The lines from this weekend's articles, and many many others I've read, suggest, as Hellsten puts it, that "one can read off genetic information unambiguously and straightforwardly" and "correct genetic misprints." But this is misunderstanding of what genes are like, and how genomics is done. The vast majority of the genes, and therefore of the nucleotide letters, have an unknown function, or no function at all, in the development and operation of the organism. Genes are switched on or off by other genes or by events in the life and environment of the organism. Some genes block the operation of others. Some portions of the human genome, about 0.5%, are "plagiarized" from bacteria that have elbowed their way into the more noble text of the cells. [see Chris Ponting, "Plagiarized bacterial genes in the human book of life" Trends in Genetics 2001]


And the high-throughput sequencers that "read" these genes do not read like we read books. They blast apart the genome into short sections, and then computers search and match and reassemble the sequence: Since the chain termination method of DNA sequencing can only be used for fairly short strands (100 to 1000 basepairs), longer sequences must be subdivided into smaller fragments, and subsequently re-assembled to give the overall sequence.” the sequencers produce multiple “reads” of each section of these blasted-apart genomes, and then computers match the overlapping tiles and reassemble the entire sequence. In the “next-generation” shotgun methods, instead of just 10 or 12 copies of each fragment, there may be hundreds. More shotgun cartridges, if you will, requiring far more computing power, but resulting in greater reliability. Still, there are errors." [Chow-White and Garcia-Sancho, p146]. There are errors in sequence readings, and errors in genes themselves. But can we really call them "errors" corrected by an editor?

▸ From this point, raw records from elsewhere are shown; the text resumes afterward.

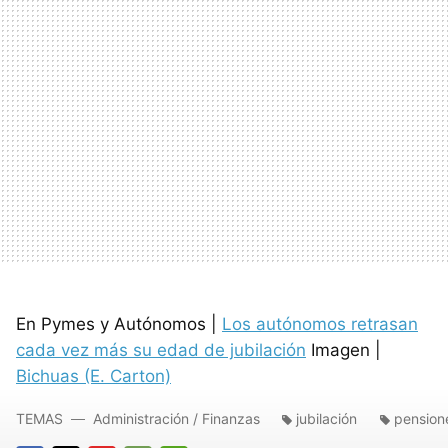
En Pymes y Autónomos |
Los autónomos retrasan
cada vez más su edad de jubilación
Imagen |
Bichuas (E. Carton)
TEMAS
Administración / Finanzas
jubilación
pension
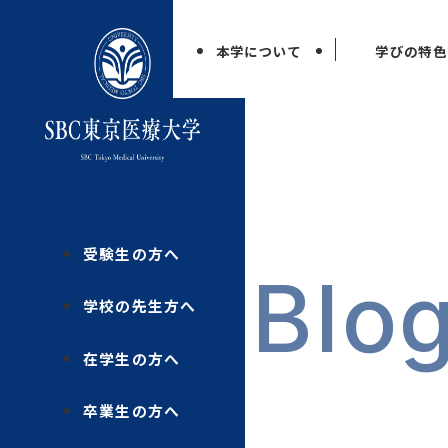
本学について
学びの特色
受験生の方へ
Blo
学校の先生方へ
在学生の方へ
卒業生の方へ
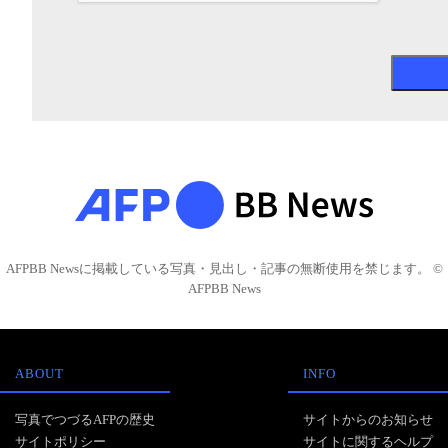
AFPBB Newsに掲載している写真・見出し・記事の無断使用を禁じます。 ©
AFPBB News
ABOUT
INFO
写真でつづるAFPの歴史
サイトからのお知らせ
サイトポリシー
サイトに関するヘルプ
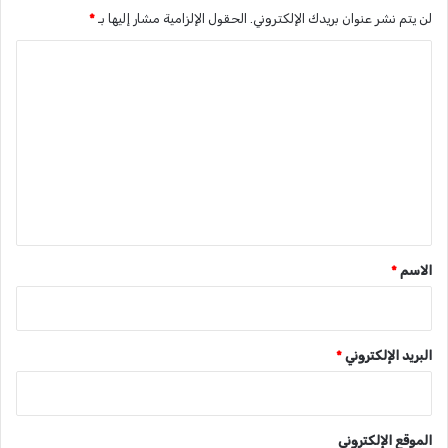
لن يتم نشر عنوان بريدك الإلكتروني.
الحقول الإلزامية مشار إليها بـ
*
ا
ل
ت
ع
ل
ي
ق
*
الاسم
*
البريد الإلكتروني
*
الموقع الإلكتروني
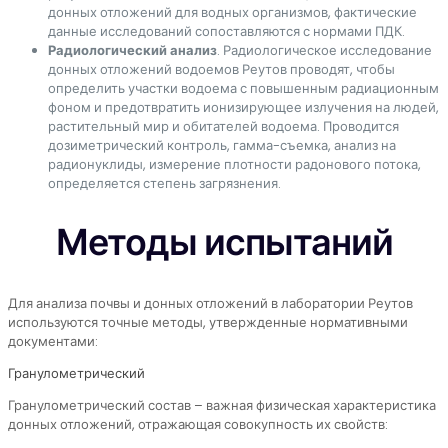
донных отложений для водных организмов, фактические
данные исследований сопоставляются с нормами ПДК.
Радиологический анализ
. Радиологическое исследование
донных отложений водоемов Реутов проводят, чтобы
определить участки водоема с повышенным радиационным
фоном и предотвратить ионизирующее излучения на людей,
растительный мир и обитателей водоема. Проводится
дозиметрический контроль, гамма-съемка, анализ на
радионуклиды, измерение плотности радонового потока,
определяется степень загрязнения.
Методы испытаний
Для анализа почвы и донных отложений в лаборатории Реутов
используются точные методы, утвержденные нормативными
документами:
Гранулометрический
Гранулометрический состав – важная физическая характеристика
донных отложений, отражающая совокупность их свойств:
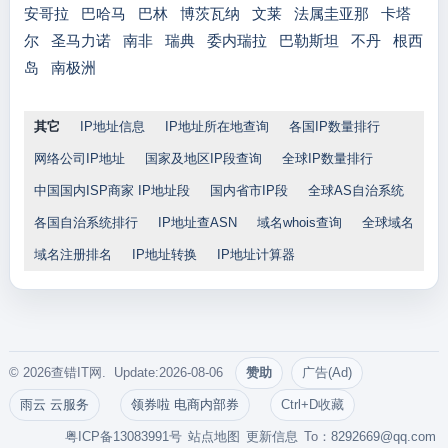
安哥拉
巴哈马
巴林
博茨瓦纳
文莱
法属圭亚那
卡塔
尔
圣马力诺
南非
瑞典
委内瑞拉
巴勒斯坦
不丹
根西
岛
南极洲
其它
IP地址信息
IP地址所在地查询
各国IP数量排行
网络公司IP地址
国家及地区IP段查询
全球IP数量排行
中国国内ISP商家 IP地址段
国内省市IP段
全球AS自治系统
各国自治系统排行
IP地址查ASN
域名whois查询
全球域名
域名注册排名
IP地址转换
IP地址计算器
© 2026查错IT网. Update:2026-08-06
赞助
广告(Ad)
雨云 云服务
领券啦 电商内部券
Ctrl+D收藏
粤ICP备13083991号
站点地图
更新信息
To：
8292669@qq.com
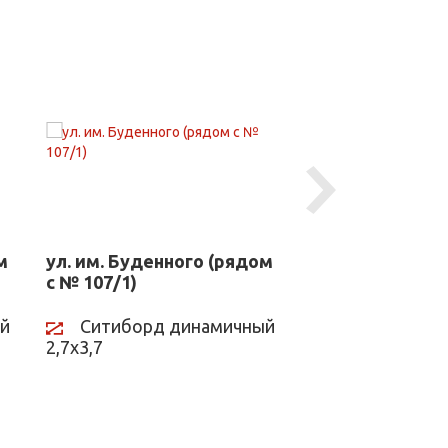
Next
м
ул. им. Буденного (рядом
ул. им. Дзержи
с № 107/1)
(напротив № 99
транспортной 
й
Ситиборд динамичный
2,7х3,7
Ситиборд д
2,7х3,7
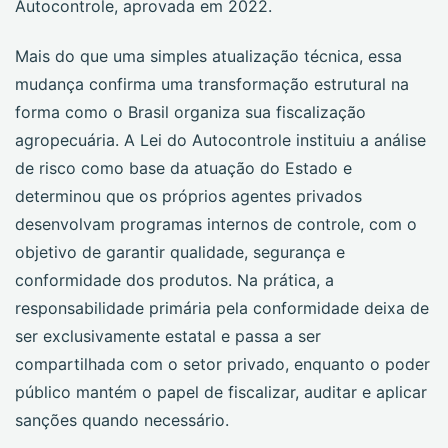
Autocontrole, aprovada em 2022.
Mais do que uma simples atualização técnica, essa
mudança confirma uma transformação estrutural na
forma como o Brasil organiza sua fiscalização
agropecuária. A Lei do Autocontrole instituiu a análise
de risco como base da atuação do Estado e
determinou que os próprios agentes privados
desenvolvam programas internos de controle, com o
objetivo de garantir qualidade, segurança e
conformidade dos produtos. Na prática, a
responsabilidade primária pela conformidade deixa de
ser exclusivamente estatal e passa a ser
compartilhada com o setor privado, enquanto o poder
público mantém o papel de fiscalizar, auditar e aplicar
sanções quando necessário.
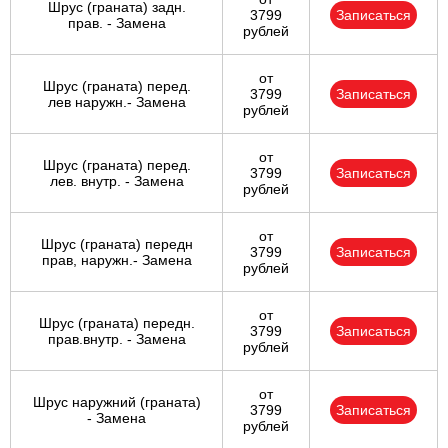
Шрус (граната) задн.
3799
Записаться
прав. - Замена
рублей
от
Шрус (граната) перед.
3799
Записаться
лев наружн.- Замена
рублей
от
Шрус (граната) перед.
3799
Записаться
лев. внутр. - Замена
рублей
от
Шрус (граната) передн
3799
Записаться
прав, наружн.- Замена
рублей
от
Шрус (граната) передн.
3799
Записаться
прав.внутр. - Замена
рублей
от
Шрус наружний (граната)
3799
Записаться
- Замена
рублей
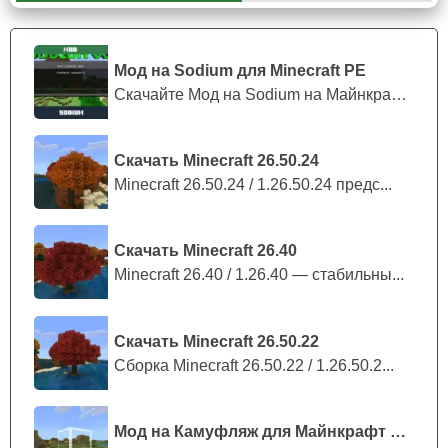
получить экипировку своих любимых героев.
Сначала нужно открыть свой инвентарь в игре, где
Мод на Sodium для Minecraft PE
вместо стандартной брони игроков ожидают
Скачайте Мод на Sodium на Майнкрафт П...
уникальные космические костюмы.
Создатель
предложил
пять разных вариаций цвета,
которые
соответствуют оригинальному дизайну.
Скачать Minecraft 26.50.24
Minecraft 26.50.24 / 1.26.50.24 предс...
Еще один интересный момент заключается в том,
что эти наряды не имеют рукавов. Это придаёт их
Скачать Minecraft 26.40
внешнему виду больше сходства с персонажами
Minecraft 26.40 / 1.26.40 — стабильны...
популярной игры.
Скачать Minecraft 26.50.22
Чтобы активировать данную текстуру, необходимо
Сборка Minecraft 26.50.22 / 1.26.50.2...
перейти в меню и включить режим креатива.
Мод на Камуфляж для Майнкрафт ПЕ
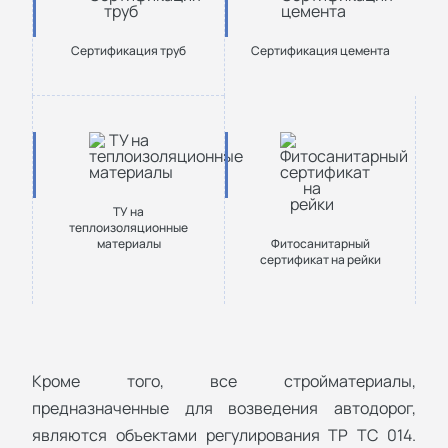
Сертификация труб
Сертификация цемента
ТУ на
теплоизоляционные
материалы
Фитосанитарный
сертификат на рейки
Кроме того, все стройматериалы,
предназначенные для возведения автодорог,
являются объектами регулирования ТР ТС 014.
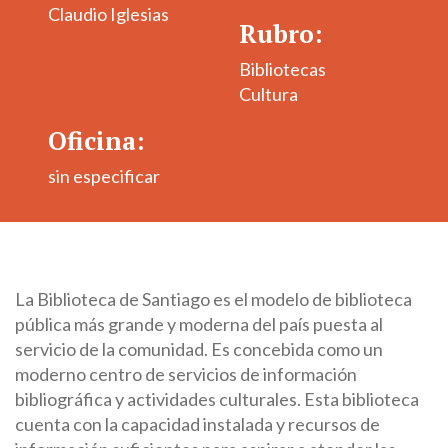
Claudio Iglesias
Rubro:
Bibliotecas
Cultura
Oficina:
sin especificar
La Biblioteca de Santiago es el modelo de biblioteca
pública más grande y moderna del país puesta al
servicio de la comunidad. Es concebida como un
moderno centro de servicios de información
bibliográfica y actividades culturales. Esta biblioteca
cuenta con la capacidad instalada y recursos de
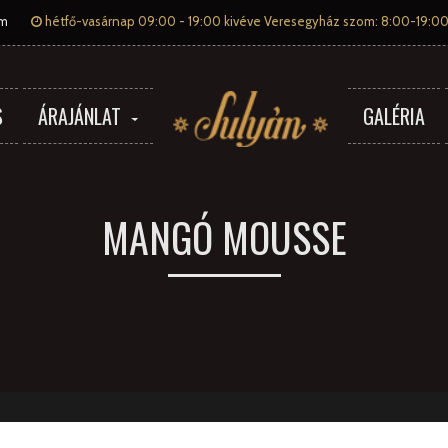
om
hétfő-vasárnap 09:00 - 19:00 kivéve Veresegyház szom: 8:00-19:00
S
ÁRAJÁNLAT
GALÉRIA
MANGÓ MOUSSE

So although I titled this the grammar of the genome, in truth there is no grammar, and scarcely a syntax, for although there are significant passages, the loss of which can cause mutation or death, these gems of coherence are tiny, lost amid the inchoate gibberish, and pieces of other books. So there is no narrative thread to a genome, no building suspense, and no true beginning or conclusion. There are only fragments. Post-modernists would make much of this, but would not really mean what they say.

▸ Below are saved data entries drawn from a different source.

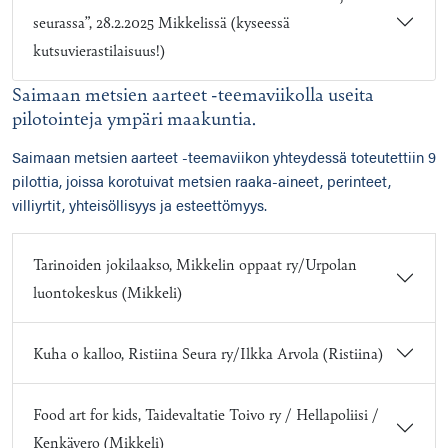
seurassa”, 28.2.2025 Mikkelissä (kyseessä
kutsuvierastilaisuus!)
Saimaan metsien aarteet -teemaviikolla useita
pilotointeja ympäri maakuntia.
Saimaan metsien aarteet -teemaviikon yhteydessä toteutettiin 9
pilottia, joissa korotuivat metsien raaka-aineet, perinteet,
villiyrtit, yhteisöllisyys ja esteettömyys.
Tarinoiden jokilaakso, Mikkelin oppaat ry/Urpolan
luontokeskus (Mikkeli)
Kuha o kalloo, Ristiina Seura ry/Ilkka Arvola (Ristiina)
Food art for kids, Taidevaltatie Toivo ry / Hellapoliisi /
Kenkävero (Mikkeli)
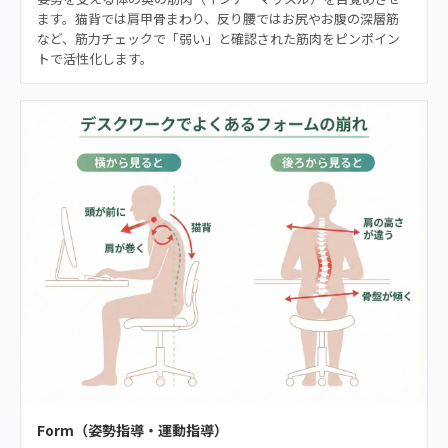
ます。猫背では肩甲骨まわり、反り腰ではお尻やお腹の深層筋
など、筋力チェックで「弱い」と確認された筋肉をピンポイン
トで活性化します。
Form（姿勢指導・運動指導）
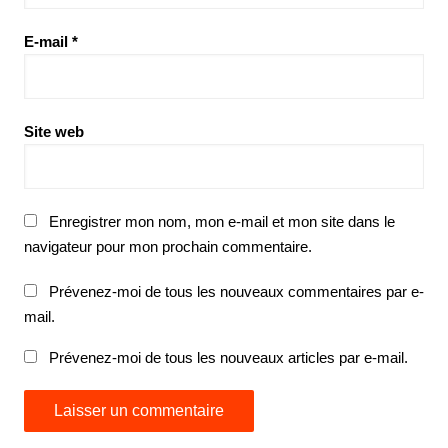
E-mail
*
Site web
Enregistrer mon nom, mon e-mail et mon site dans le
navigateur pour mon prochain commentaire.
Prévenez-moi de tous les nouveaux commentaires par e-
mail.
Prévenez-moi de tous les nouveaux articles par e-mail.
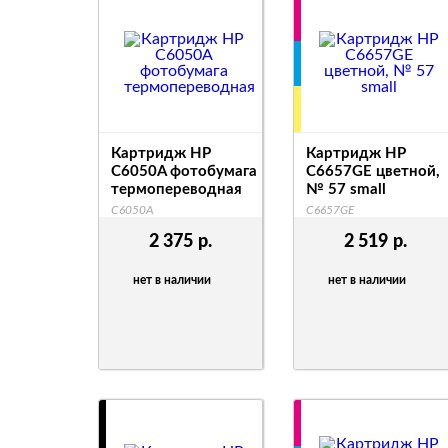
Картридж HP
Картридж HP
C6050A фотобумага
C6657GE цветной,
термопереводная
№ 57 small
C6050A
C6657GE
2 375
р.
2 519
р.
нет в наличии
нет в наличии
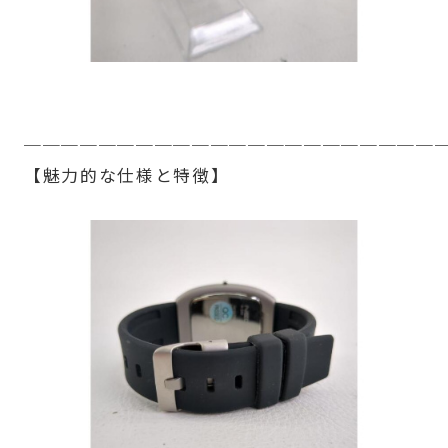
──────────────────────
【魅力的な仕様と特徴】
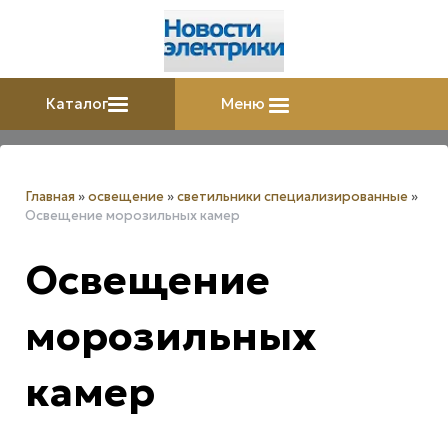
Каталог
Меню
Главная
»
освещение
»
светильники специализированные
»
Освещение морозильных камер
Освещение
морозильных
камер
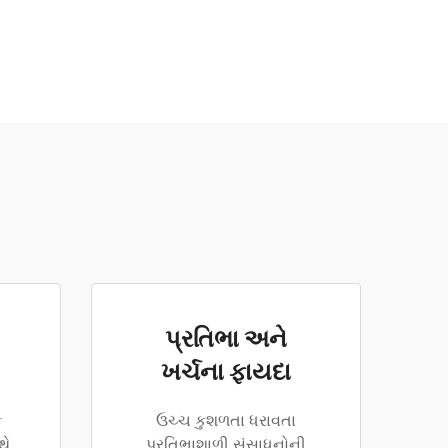
પ્રતિભા અને
ખર્ચના ફાયદા
ક
ઉચ્ચ કુશળતા ધરાવતા
થે
પ્રતિભાશાળી સંસાધનોની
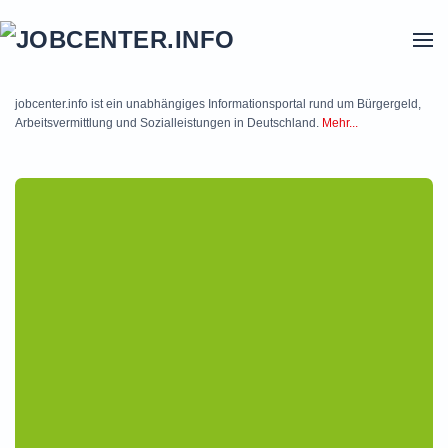
Skip to main content
jobcenter.info ist ein unabhängiges Informationsportal rund um Bürgergeld,
Arbeitsvermittlung und Sozialleistungen in Deutschland.
Mehr...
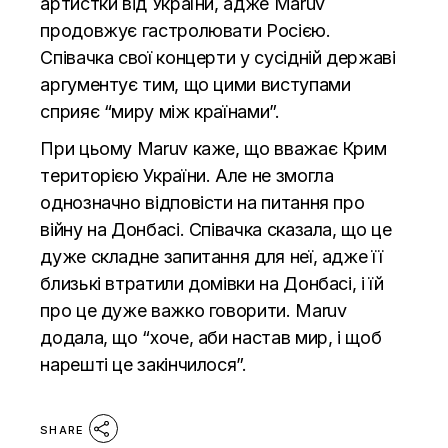
артистки від України, адже Maruv
продовжує гастролювати Росією.
Співачка свої концерти у сусідній державі
аргументує тим, що цими виступами
сприяє “миру між країнами”.
При цьому
Maruv каже, що вважає Крим
територією України
. Але
не змогла
однозначно відповісти на питання про
війну на Донбасі
. Співачка сказала, що це
дуже складне запитання для неї, адже її
близькі втратили домівки на Донбасі, і їй
про це дуже важко говорити. Maruv
додала, що “хоче, аби настав мир, і щоб
нарешті це закінчилося”.
SHARE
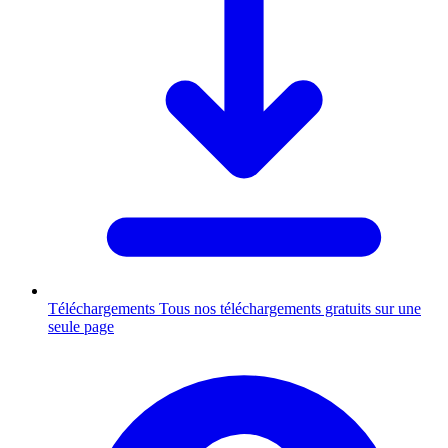
Téléchargements
Tous nos téléchargements gratuits sur une
seule page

Most people use computers most often to write and edit, whether it be novels, scientific papers, school assignments, or, most likely, text messages and social media posts. This revolution in technology has made writing easier, but made the texts more distant from our bodies. Choose what font you may, your writing no longer bears your own hand's print. And the searching and editing features we use can be applied to huge, hidden databases of text, as when we type something into a search engine, or try to find names, titles, or phrases in our computer's drives or our phone's memory. I believe that these ponds and oceans of text have the immensity and mystery of a genome, which may be in our every cell, but is likewise foreign to our consciousness. This is not like rummaging through a shoebox filled with letters from your lover or parent, looking for a memory.